Album released this week in… 1968: The United States of America – The United States of America
THE UNITED States of America were a short lived band from California in the late 1960’s. Unlike many of their contemporaries, the band worked without a guitar player, instead focussing on the avant-garde and experimental side of music. Despite only releasing one, self-titled album, the band’s influence can be felt rippling through time; from the Seventies, right up to the likes of Portishead.
Opening with the cacophonous ‘The American Metaphysical Circus’, the album dives straight in with whimsical sounds before vocalist Dorothy Moskowitz’s mouse like vocals emerge from the chaos like the calm after the storm. Even as an introduction to the album, you already get a sense of the psychedelic soul it possesses. This is presided over even more in the following track, ‘Hard Coming Love’, with Moskowitz’s vocals taking a sharper turn, with some instrumentation that echoes The Zombies or The Kinks.
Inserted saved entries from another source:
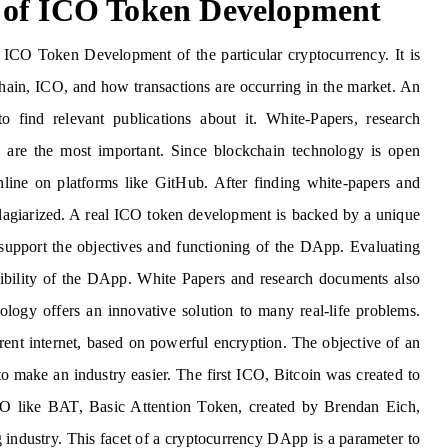
 of ICO Token Development
 ICO Token Development of the particular cryptocurrency. It is
chain, ICO, and how transactions are occurring in the market. An
 find relevant publications about it. White-Papers, research
are the most important. Since blockchain technology is open
line on platforms like GitHub. After finding white-papers and
 plagiarized. A real ICO token development is backed by a unique
 support the objectives and functioning of the DApp. Evaluating
asibility of the DApp. White Papers and research documents also
logy offers an innovative solution to many real-life problems.
rent internet, based on powerful encryption. The objective of an
to make an industry easier. The first ICO, Bitcoin was created to
ICO like BAT, Basic Attention Token, created by Brendan Eich,
ng industry. This facet of a cryptocurrency DApp is a parameter to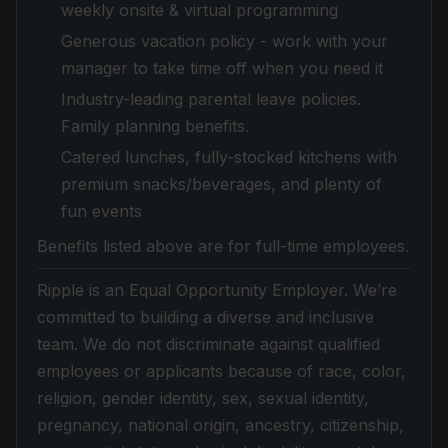
weekly onsite & virtual programming
Generous vacation policy - work with your
manager to take time off when you need it
Industry-leading parental leave policies.
Family planning benefits.
Catered lunches, fully-stocked kitchens with
premium snacks/beverages, and plenty of
fun events
Benefits listed above are for full-time employees.
Ripple is an Equal Opportunity Employer. We’re
committed to building a diverse and inclusive
team. We do not discriminate against qualified
employees or applicants because of race, color,
religion, gender identity, sex, sexual identity,
pregnancy, national origin, ancestry, citizenship,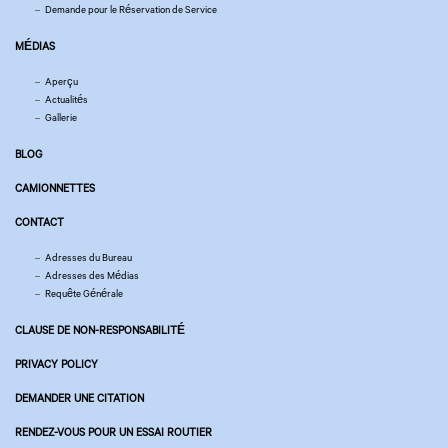
Demande pour le Réservation de Service
MÉDIAS
Aperçu
Actualités
Gallerie
BLOG
CAMIONNETTES
CONTACT
Adresses du Bureau
Adresses des Médias
Requête Générale
CLAUSE DE NON-RESPONSABILITÉ
PRIVACY POLICY
DEMANDER UNE CITATION
RENDEZ-VOUS POUR UN ESSAI ROUTIER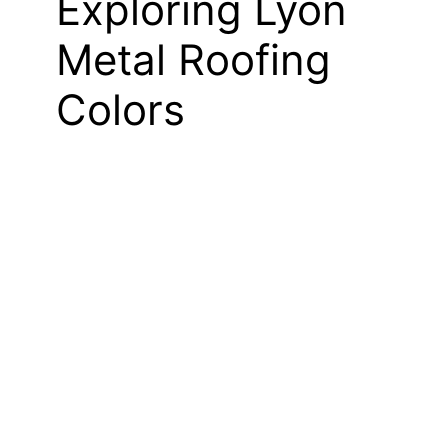
Exploring Lyon
Metal Roofing
Colors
But then TUSOA throw another curveball, with ‘Cloud Song’, another tender cut that strips back the instrumentation to the bare minimum. This song is the perfect way to exhibit Moskowitz’s vocal abilities and really put them under the microscope. But in the following song, ‘The Garden of Earthly Delights’, we have a celebration of instrumentation. Those trademark psychedelic keys made an appearance from Joseph Byrd, while some of the sound effects on here give the song the feeling of an old-school sci-fi opening theme.
When we get to ‘I Won’t Leave My Wooden Wife For You, Sugar’, TUSOA make a song that could have come off a later Velvet Underground album. It’s a very rockabilly, it’s very swingy, and quite, honestly, pretty cheesy. It’s not the best track on the album, but it’s harmless, perhaps representing the cheerier side of Sixties music. But in testament to how unpredictable and vast this album is, we have ‘Where Is Yesterday’. In a TOTAL departure from its predecessor, this song opens with choral like vocals, followed by the chiming of a bell and horror-movie like strings. The feeling is echoes in the lyrics: ‘All you see of yesterday is shadows in your mind/ Shadows on the pavement but no bodies do you find’. Wow.
‘Coming Down’ brings back the fast paced, fuzzed out distortion of traditional Sixties psychedelica, a relatively safe move considering some of the twists and turns of this album, but a decent song nevertheless. Not quite a patch on ‘Love Song For The Dead Che’, minimalist number that fits the name excellently, feeling more like a funeral march than a pop song, while ‘Stranded in Time’ feels like a more developed version of ‘Eleanor Rigby’.
Finally, we have the epic ‘The American Way of Love’, an song the hop, skips and jumps its way through, not only past themes found in this album, but just American music in Sixties full stop. Take the second section, entitled ‘California Good Time Music’, a pastiche of the Beach Boys before diving into some more crunchy synthetic organ sounds and sound bites from TUSOA that sound like they draw from The Beatles and Nico. Hell, it even sounds like it pulls from traditional film score music; truly this is a patchwork of Sixties sounds.
The United States of America is a hidden gem. While it may not be perfect, it deviates from the often similar sounds of the Sixties to create something wonderfully unique. Recommended for anyone who finds The Beatles a bit dry.